■ Work to complete: Please set down each entry exactly, omitting any picture it holds.

■ Data to examine:

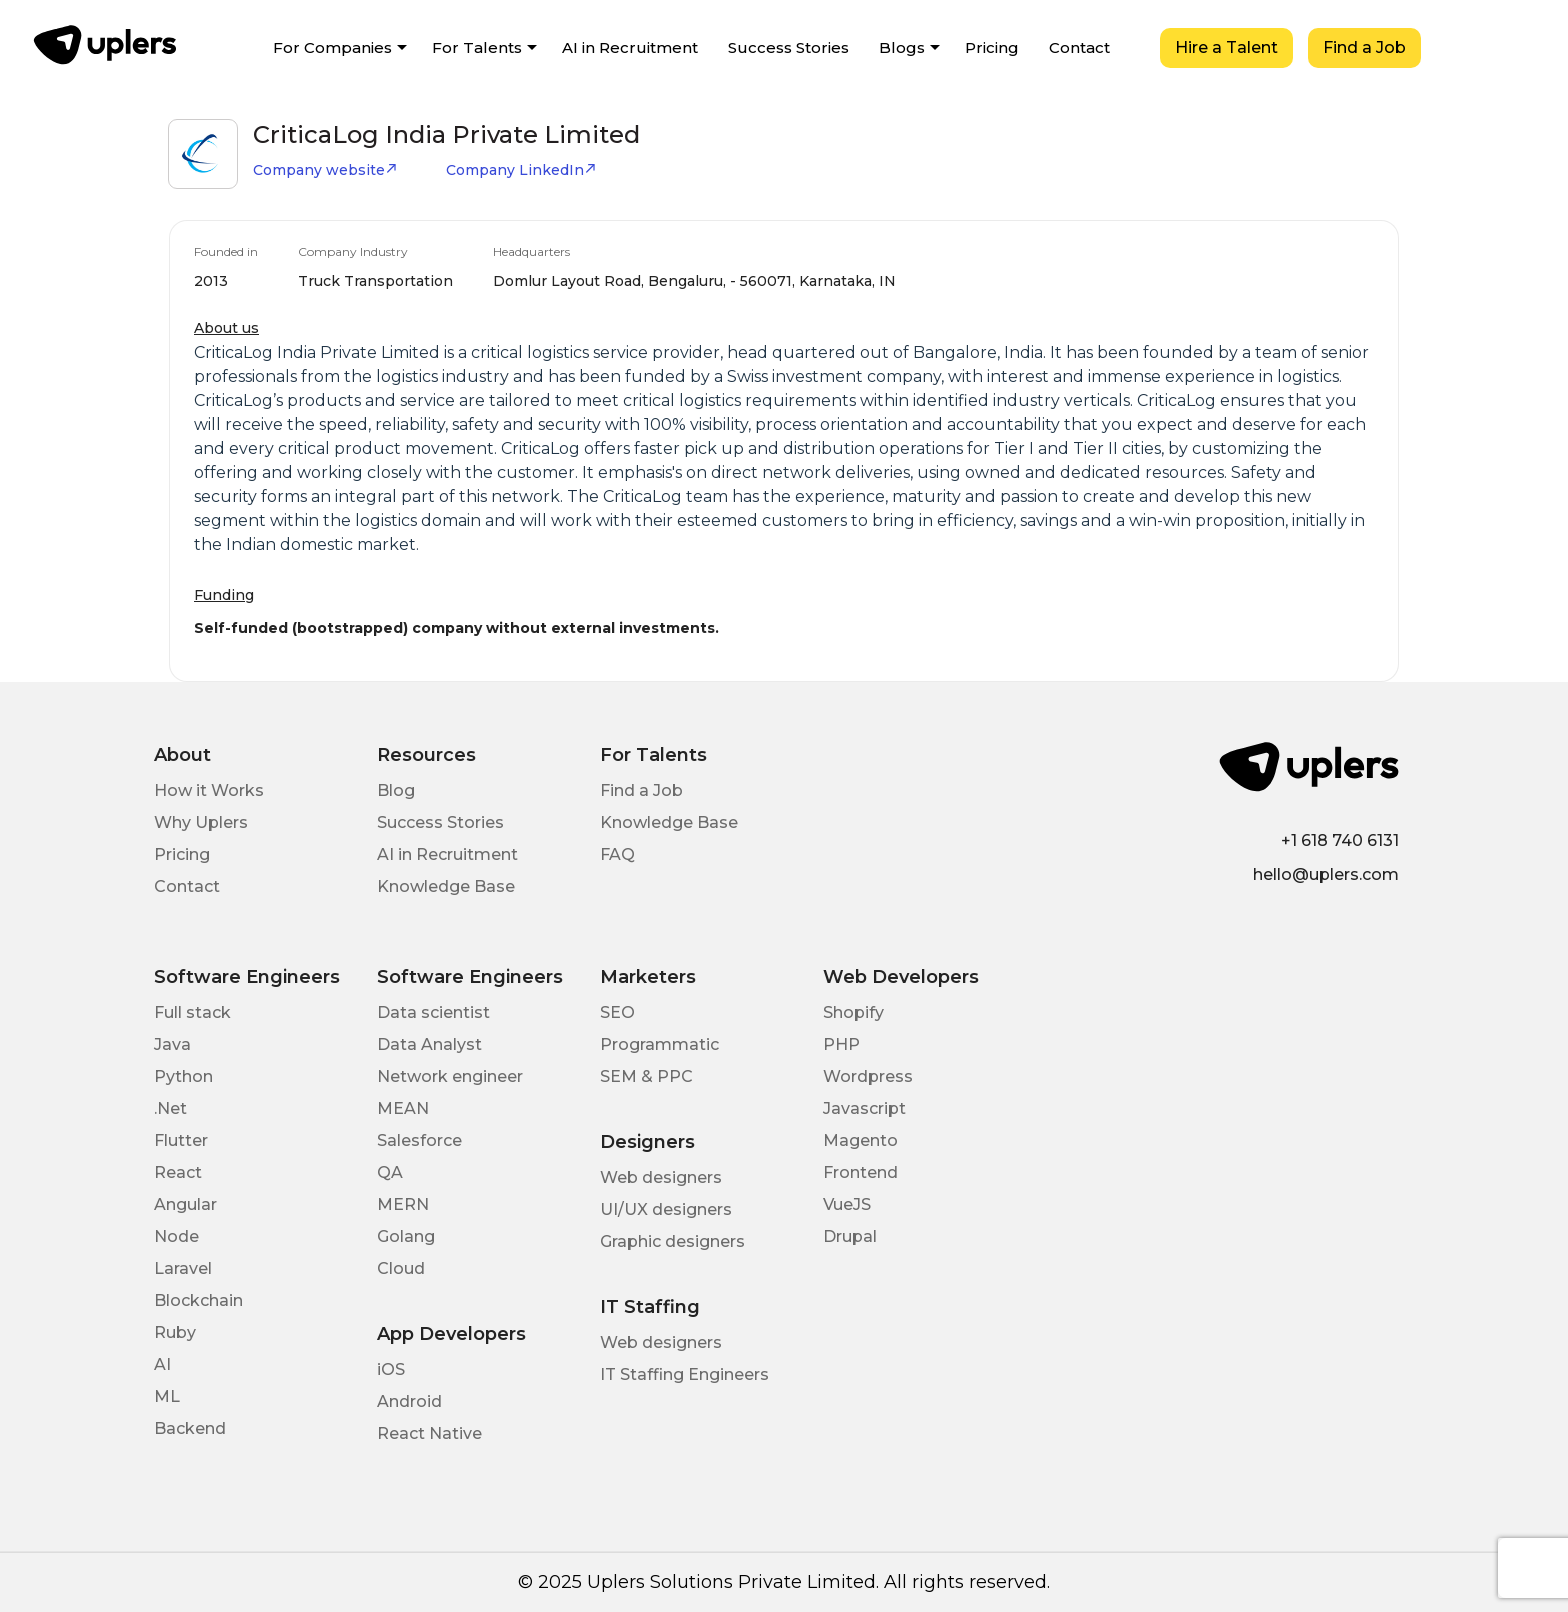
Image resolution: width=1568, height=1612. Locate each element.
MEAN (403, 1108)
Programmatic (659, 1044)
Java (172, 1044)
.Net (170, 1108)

■ Answer space:
Image resolution: width=1568, height=1612. Locate each element.
MEAN (403, 1108)
Programmatic (659, 1044)
Java (172, 1044)
.Net (170, 1108)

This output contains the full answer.